Input records:

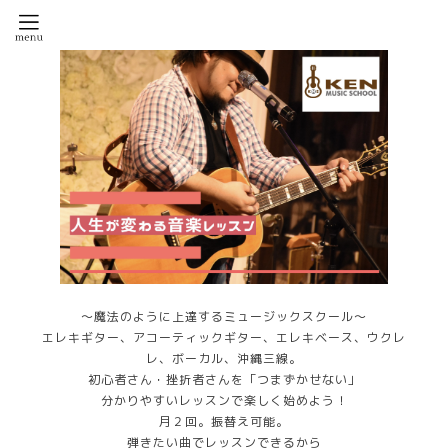
～魔法のように上達するミュージックスクール～
エレキギター、アコーティックギター、エレキベース、ウクレ
レ、ボーカル、沖縄三線。
初心者さん・挫折者さんを「つまずかせない」
分かりやすいレッスンで楽しく始めよう！
月２回。振替え可能。
弾きたい曲でレッスンできるから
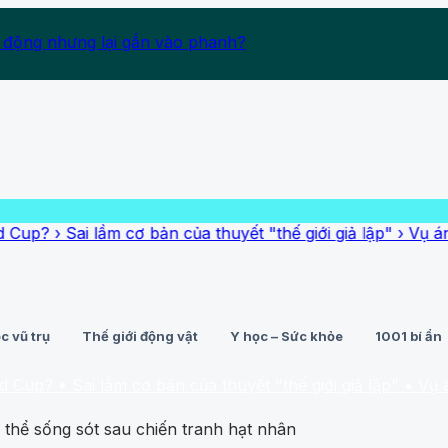
 động nhưng lại gắn vào phanh?
i lầm cơ bản của thuyết "thế giới giả lập"
›
Vụ án "gia tộc q
c vũ trụ
Thế giới động vật
Y học – Sức khỏe
1001 bí ẩn
Sai lầm cơ bản của thuyết "thế giới giả lập"
• Vụ án "gia tộc
ó thể sống sót sau chiến tranh hạt nhân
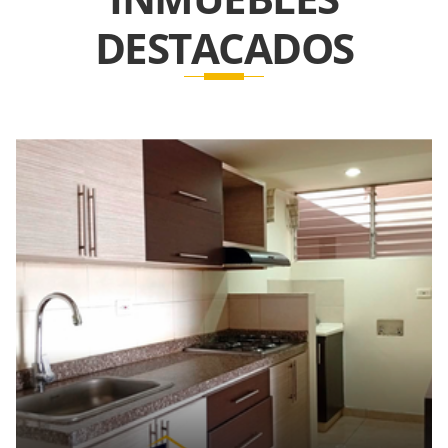
DESTACADOS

Required work: Work out how many lines in the records hold the word "động", and answer with that number alone.

Reply: 2